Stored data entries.
###

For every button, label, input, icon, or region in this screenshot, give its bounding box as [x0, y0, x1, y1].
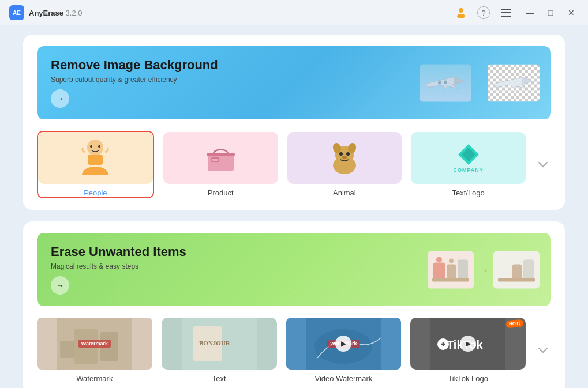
tiktok-play-icon[interactable]: ▶: [460, 336, 476, 352]
svg-rect-36: [60, 341, 74, 358]
svg-rect-32: [498, 278, 535, 281]
window-controls: — □ ✕: [522, 5, 579, 20]
people-thumbnail: [38, 132, 153, 184]
erase-banner-title: Erase Unwanted Items: [51, 244, 186, 259]
play-icon[interactable]: ▶: [335, 336, 351, 352]
category-animal[interactable]: Animal: [287, 132, 402, 197]
watermark-overlay-label: Watermark: [78, 340, 111, 348]
banner-image: →: [420, 64, 540, 101]
svg-rect-30: [512, 264, 522, 279]
svg-point-29: [449, 258, 454, 263]
svg-rect-25: [447, 264, 456, 279]
tiktok-label: TikTok Logo: [448, 374, 488, 383]
svg-rect-24: [433, 262, 445, 280]
svg-rect-27: [432, 278, 469, 281]
svg-rect-11: [208, 154, 234, 171]
plane-original-image: [420, 64, 471, 101]
hot-badge: HOT!: [506, 319, 524, 329]
erase-tiktok-logo[interactable]: TikTok ▶ HOT! TikTok Logo: [410, 318, 526, 383]
svg-point-1: [457, 14, 465, 18]
close-button[interactable]: ✕: [564, 5, 579, 20]
video-watermark-thumbnail: Watermark ▶: [286, 318, 402, 370]
svg-rect-2: [501, 9, 511, 10]
app-logo: AE: [9, 5, 24, 20]
categories-expand-button[interactable]: [535, 157, 551, 173]
svg-point-21: [342, 156, 347, 159]
remove-bg-banner: Remove Image Background Superb cutout qu…: [37, 46, 551, 119]
erase-banner-text: Erase Unwanted Items Magical results & e…: [51, 244, 186, 295]
erase-arrow-button[interactable]: →: [51, 276, 69, 295]
erase-banner-image: →: [428, 251, 540, 288]
titlebar-left: AE AnyErase 3.2.0: [9, 5, 83, 20]
titlebar-right: ? — □ ✕: [453, 5, 579, 21]
banner-arrow-button[interactable]: →: [51, 89, 69, 108]
svg-rect-14: [207, 153, 235, 156]
text-thumbnail: BONJOUR: [162, 318, 277, 370]
svg-point-5: [438, 81, 441, 85]
help-icon[interactable]: ?: [477, 6, 490, 19]
svg-rect-4: [501, 16, 511, 17]
svg-rect-13: [212, 159, 218, 161]
remove-bg-card: Remove Image Background Superb cutout qu…: [23, 35, 565, 210]
watermark-label: Watermark: [76, 374, 113, 383]
textlogo-thumbnail: COMPANY: [411, 132, 526, 184]
svg-point-19: [339, 152, 343, 156]
category-people[interactable]: People: [37, 131, 154, 198]
product-thumbnail: [163, 132, 278, 184]
svg-rect-8: [88, 155, 103, 165]
category-product[interactable]: Product: [163, 132, 278, 197]
svg-point-9: [90, 145, 92, 148]
erase-banner: Erase Unwanted Items Magical results & e…: [37, 233, 551, 306]
banner-text-left: Remove Image Background Superb cutout qu…: [51, 58, 218, 108]
erase-before-image: [428, 251, 474, 288]
product-label: Product: [208, 189, 234, 197]
animal-label: Animal: [333, 189, 356, 197]
svg-point-20: [346, 152, 350, 156]
minimize-button[interactable]: —: [522, 5, 537, 20]
erase-thumbnails: Watermark Watermark BONJOUR Text: [37, 318, 551, 383]
tiktok-thumbnail: TikTok ▶ HOT!: [410, 318, 526, 370]
textlogo-label: Text/Logo: [452, 189, 484, 197]
svg-text:BONJOUR: BONJOUR: [199, 340, 231, 346]
svg-point-10: [98, 145, 100, 148]
erase-watermark[interactable]: Watermark Watermark: [37, 318, 152, 383]
svg-rect-3: [501, 12, 511, 13]
titlebar: AE AnyErase 3.2.0 ? — □ ✕: [0, 0, 588, 25]
video-watermark-label: Video Watermark: [315, 374, 373, 383]
logo-diamond-icon: COMPANY: [453, 143, 483, 173]
erase-items-card: Erase Unwanted Items Magical results & e…: [23, 221, 565, 388]
app-name: AnyErase 3.2.0: [29, 9, 83, 17]
svg-point-7: [87, 140, 103, 156]
text-label: Text: [212, 374, 226, 383]
avatar-icon[interactable]: [453, 5, 469, 21]
erase-text[interactable]: BONJOUR Text: [162, 318, 277, 383]
svg-point-6: [444, 81, 447, 84]
erase-arrow-icon: →: [477, 262, 490, 277]
maximize-button[interactable]: □: [543, 5, 558, 20]
svg-point-0: [459, 8, 463, 13]
animal-thumbnail: [287, 132, 402, 184]
category-textlogo[interactable]: COMPANY Text/Logo: [411, 132, 526, 197]
banner-title: Remove Image Background: [51, 58, 218, 73]
erase-categories-expand-button[interactable]: [535, 342, 551, 359]
erase-banner-subtitle: Magical results & easy steps: [51, 262, 186, 270]
erase-video-watermark[interactable]: Watermark ▶ Video Watermark: [286, 318, 402, 383]
svg-rect-31: [523, 259, 534, 279]
transform-arrow-icon: →: [474, 76, 485, 89]
people-label: People: [84, 189, 107, 197]
banner-subtitle: Superb cutout quality & greater efficien…: [51, 76, 218, 84]
category-thumbnails: People Product: [37, 131, 551, 198]
menu-icon[interactable]: [498, 5, 514, 21]
erase-after-image: [493, 251, 540, 288]
svg-rect-26: [458, 259, 468, 279]
plane-result-image: [488, 64, 540, 101]
svg-point-28: [436, 257, 442, 262]
watermark-thumbnail: Watermark: [37, 318, 152, 370]
main-content: Remove Image Background Superb cutout qu…: [0, 25, 588, 388]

###

AIM OF THE EXERCISE. Report each line in the data that holds the word "expand".

RESPONSE FOR THIS EXERCISE.
categories-expand-button[interactable]: [535, 157, 551, 173]
erase-categories-expand-button[interactable]: [535, 342, 551, 359]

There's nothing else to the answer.